From the perspective of disease diagnosis, fluorescence-based probes attract increasing attention owing to their merits in rapid response time, high sensitivity, and low cost. For example, Li et al. modified gold nanostars with multicolor fluorescence-labeled nucleic acids to achieve real-time and in situ fluorescence imaging of apoptosis pathway cascades.16 A class of DNA-templated gold nanoparticle-quantum dot assembly-based probes has been applied for facile identification of cancer cells.17 Additionally, a metal–organic framework (MOF) nanoprobe doped with zirconium and boric acid was proficient in simultaneous detection of protein phosphorylation and glycosylation levels in vivo.18 However, the inherent defects of traditional fluorescent molecules, such as the aggregation-caused quenching (ACQ) effect and inevitable noise from an always-on pattern, may severely restrict their signal response ranges and diminish the detection sensitivity.19,20 To address these issues, Tang and co-workers proposed a series of novel aggregation-induced emission (AIE) molecules in 2001.21 In contrast to conventional luminescent materials, AIE luminogens (AIEgens) exhibit minimal emission when dispersed but demonstrate intense luminescence in aggregated or solid states, attributed to the restricted intramolecular motion. This characteristic facilitates AIEgens’ effectiveness as ideal tools for detecting amyloid proteins with intrinsic aggregation tendencies, as their emission activity is intrinsically aligned with the aggregation degree of target amyloid proteins.22,23 However, common AIEgen core units, including tetraphenylethene (TPE), tetraphenylpyrazine (TPP),24 and triphenylamine (TPA),25 are nonspecific and hydrophobic, leading to susceptibility to interference and false-positive signals from self-aggregation in aqueous detection. Therefore, additional structural modifications are required to achieve their practical applications further.

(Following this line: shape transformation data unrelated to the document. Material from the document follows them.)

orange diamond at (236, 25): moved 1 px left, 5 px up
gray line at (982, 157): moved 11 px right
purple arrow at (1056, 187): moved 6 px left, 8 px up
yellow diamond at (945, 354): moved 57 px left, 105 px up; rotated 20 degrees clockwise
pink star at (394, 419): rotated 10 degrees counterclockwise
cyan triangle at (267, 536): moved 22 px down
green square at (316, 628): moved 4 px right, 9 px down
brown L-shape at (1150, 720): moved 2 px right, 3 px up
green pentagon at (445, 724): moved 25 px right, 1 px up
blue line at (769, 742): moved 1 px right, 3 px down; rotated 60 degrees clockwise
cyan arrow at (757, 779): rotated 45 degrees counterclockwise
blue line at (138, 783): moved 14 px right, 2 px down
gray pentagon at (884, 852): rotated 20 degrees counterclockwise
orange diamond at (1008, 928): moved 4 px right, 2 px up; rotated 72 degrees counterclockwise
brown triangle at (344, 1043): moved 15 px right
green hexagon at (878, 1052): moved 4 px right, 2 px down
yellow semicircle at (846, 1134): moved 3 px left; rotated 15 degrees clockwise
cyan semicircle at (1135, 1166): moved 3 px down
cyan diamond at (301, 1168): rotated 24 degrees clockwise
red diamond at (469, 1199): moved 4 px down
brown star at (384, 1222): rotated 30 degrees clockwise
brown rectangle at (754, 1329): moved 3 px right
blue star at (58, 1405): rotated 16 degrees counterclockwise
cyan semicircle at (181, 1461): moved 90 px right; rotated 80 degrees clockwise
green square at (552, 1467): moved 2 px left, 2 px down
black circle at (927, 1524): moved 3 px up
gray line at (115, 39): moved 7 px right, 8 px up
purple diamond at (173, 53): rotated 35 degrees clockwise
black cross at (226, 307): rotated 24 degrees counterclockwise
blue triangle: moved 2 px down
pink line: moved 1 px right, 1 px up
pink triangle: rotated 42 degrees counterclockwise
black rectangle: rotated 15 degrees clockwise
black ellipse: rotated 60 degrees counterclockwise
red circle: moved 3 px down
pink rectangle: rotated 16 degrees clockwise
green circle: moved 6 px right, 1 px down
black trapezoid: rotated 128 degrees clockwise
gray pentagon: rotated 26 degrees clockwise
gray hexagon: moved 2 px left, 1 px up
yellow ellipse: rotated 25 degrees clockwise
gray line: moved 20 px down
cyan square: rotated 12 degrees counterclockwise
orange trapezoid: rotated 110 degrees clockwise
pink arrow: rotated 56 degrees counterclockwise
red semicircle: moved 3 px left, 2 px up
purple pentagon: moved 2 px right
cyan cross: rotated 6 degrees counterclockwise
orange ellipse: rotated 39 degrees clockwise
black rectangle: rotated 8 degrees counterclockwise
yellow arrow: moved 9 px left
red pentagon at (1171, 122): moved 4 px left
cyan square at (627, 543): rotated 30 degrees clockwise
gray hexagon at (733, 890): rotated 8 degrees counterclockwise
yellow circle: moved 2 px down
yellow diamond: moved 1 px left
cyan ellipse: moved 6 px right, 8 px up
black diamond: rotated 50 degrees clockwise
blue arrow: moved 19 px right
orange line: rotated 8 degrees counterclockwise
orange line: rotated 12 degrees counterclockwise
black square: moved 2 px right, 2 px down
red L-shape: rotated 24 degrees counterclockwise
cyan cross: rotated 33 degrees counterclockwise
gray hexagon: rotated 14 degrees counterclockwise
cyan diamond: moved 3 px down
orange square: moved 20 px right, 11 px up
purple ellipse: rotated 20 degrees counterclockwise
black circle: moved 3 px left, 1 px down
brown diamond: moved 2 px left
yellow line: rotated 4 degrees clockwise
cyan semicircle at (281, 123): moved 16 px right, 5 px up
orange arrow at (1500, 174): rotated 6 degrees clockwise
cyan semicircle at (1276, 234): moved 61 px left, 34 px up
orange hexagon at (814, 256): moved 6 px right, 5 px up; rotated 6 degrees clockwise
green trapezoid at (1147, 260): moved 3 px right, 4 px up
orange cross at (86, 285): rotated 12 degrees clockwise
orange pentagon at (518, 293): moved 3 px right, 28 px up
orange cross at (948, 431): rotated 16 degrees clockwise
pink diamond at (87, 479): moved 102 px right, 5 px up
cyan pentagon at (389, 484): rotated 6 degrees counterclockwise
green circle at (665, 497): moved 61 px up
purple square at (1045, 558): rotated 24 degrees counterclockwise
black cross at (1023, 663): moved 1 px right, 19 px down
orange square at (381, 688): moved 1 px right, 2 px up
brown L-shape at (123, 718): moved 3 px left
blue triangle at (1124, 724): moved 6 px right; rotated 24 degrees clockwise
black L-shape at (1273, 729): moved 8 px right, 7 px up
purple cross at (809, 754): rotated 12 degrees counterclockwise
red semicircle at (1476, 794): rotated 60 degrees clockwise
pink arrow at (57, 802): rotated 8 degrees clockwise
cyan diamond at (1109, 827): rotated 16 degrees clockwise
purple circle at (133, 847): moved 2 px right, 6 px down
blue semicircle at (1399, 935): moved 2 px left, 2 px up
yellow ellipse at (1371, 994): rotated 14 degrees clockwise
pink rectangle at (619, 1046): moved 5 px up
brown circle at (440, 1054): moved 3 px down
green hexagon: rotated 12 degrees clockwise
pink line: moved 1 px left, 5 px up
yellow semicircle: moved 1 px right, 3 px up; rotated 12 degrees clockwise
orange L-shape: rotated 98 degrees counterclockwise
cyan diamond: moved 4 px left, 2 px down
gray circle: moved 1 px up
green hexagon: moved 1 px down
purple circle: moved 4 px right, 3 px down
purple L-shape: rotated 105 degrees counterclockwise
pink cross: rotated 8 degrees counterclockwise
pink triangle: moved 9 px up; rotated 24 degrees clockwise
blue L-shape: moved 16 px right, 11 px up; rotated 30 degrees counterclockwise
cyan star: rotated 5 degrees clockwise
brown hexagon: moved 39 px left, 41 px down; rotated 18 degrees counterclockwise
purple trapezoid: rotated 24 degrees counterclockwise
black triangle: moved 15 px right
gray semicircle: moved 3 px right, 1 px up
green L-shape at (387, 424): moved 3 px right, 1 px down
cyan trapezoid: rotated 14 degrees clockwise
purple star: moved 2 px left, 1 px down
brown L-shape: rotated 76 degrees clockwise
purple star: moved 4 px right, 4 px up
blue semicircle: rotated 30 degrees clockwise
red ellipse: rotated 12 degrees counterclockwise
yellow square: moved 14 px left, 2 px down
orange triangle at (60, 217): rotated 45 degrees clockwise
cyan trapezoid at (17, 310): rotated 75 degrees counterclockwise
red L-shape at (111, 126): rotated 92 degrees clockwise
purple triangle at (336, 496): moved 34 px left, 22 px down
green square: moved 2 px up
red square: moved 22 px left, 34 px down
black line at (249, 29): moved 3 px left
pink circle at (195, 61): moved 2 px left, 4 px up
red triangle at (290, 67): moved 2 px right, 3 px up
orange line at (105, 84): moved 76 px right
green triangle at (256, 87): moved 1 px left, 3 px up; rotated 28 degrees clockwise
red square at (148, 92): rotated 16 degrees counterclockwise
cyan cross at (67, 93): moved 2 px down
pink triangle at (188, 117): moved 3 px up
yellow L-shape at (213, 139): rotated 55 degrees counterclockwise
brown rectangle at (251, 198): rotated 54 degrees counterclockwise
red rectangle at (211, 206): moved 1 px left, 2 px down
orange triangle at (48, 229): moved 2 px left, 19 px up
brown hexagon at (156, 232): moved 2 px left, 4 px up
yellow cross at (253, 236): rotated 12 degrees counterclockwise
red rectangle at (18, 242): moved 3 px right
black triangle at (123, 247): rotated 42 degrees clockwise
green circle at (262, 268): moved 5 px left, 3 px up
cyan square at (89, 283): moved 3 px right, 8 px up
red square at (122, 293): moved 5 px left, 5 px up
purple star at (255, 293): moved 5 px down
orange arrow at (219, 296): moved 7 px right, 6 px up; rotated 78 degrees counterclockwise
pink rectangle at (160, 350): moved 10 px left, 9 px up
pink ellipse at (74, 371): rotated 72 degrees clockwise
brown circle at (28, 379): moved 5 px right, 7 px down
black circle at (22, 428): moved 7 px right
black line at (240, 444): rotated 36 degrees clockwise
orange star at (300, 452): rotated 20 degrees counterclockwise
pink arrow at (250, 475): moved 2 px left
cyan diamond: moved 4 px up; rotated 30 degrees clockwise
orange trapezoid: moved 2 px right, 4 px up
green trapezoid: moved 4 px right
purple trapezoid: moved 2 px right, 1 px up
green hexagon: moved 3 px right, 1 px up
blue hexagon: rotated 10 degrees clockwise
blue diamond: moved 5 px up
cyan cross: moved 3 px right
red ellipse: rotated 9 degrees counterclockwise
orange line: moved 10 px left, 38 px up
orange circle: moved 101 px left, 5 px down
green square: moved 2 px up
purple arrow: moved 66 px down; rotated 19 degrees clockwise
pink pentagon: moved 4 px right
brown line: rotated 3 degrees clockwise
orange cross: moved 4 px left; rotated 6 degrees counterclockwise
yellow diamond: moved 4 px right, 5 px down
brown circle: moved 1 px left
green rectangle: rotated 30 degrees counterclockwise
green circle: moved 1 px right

The use of recognition motifs, such as antibodies, aptamers, and peptides, is a promising strategy for targeting amyloid proteins. Peptides, in particular, offer notable advantages over the other two biomolecules, including comparable or superior target affinity and selectivity, enhanced stability, minimal batch-to-batch variability, simplified quality control, and reduced manufacturing and shipping costs. Currently, peptide-based nanomaterials are extensively employed in tumor diagnostics,26 protein activity assessment,27 theranostics for infected cells,28 and a range of other biomedical applications.
In this study, we designed a novel dual-functional probe, 1-(4-(1,2,2-triphenylvinyl)phenyl)-1H-pyrrole-2,5-dione-CKVQIINKK (TPE-P9), via peptide and AIEgen covalent conjugation to achieve simultaneous Tau protein detection and aggregation modulation. Integrating imaging and intervention within a single compound enables synchronized real-time accurate diagnosis and in situ effective treatment, optimizing the intervention window while concurrently monitoring drug distribution and evaluating therapeutic efficacy, thereby advancing the objective of personalized and precision medicine.29
The conjugation of P9 with AIEgen synergistically combines the merits of sequence-based and fluorescence-based probes, improving selective targeting, therapeutic efficacy, aqueous solubility, biocompatibility, and biological imaging capability. As an amyloid probe, TPE-P9 exhibited turn-on fluorescence upon interaction with Tau aggregates and distinguished various Tau aggregation statuses through different fluorescence intensities (Fig. 1a and b). Compared to the widely used β-sheet fluorophore dye thioflavin T (ThT), this probe demonstrated significantly greater binding affinity and selectivity for fibrillar Tau. As an amyloid modulator, TPE-P9 regulated the aggregation process of pathological Tau through two distinct mechanisms, either by acting as a steric zipper inhibitor or by forming cross-seed (Fig. 1c and d). This modulation mitigated pathological Tau-induced neuronal apoptosis at various stages, positioning TPE-P9 as a promising candidate for tauopathies treatment. To the best of our knowledge, this is the first report of a dual-functional peptide-AIE conjugation system targeting Tau protein, enabling simultaneous monitoring, detection, and intervention in Tau fibrillogenesis. These findings provide a foundational reference for the advancement of clinical strategies targeting the diagnosis and treatment of tauopathies.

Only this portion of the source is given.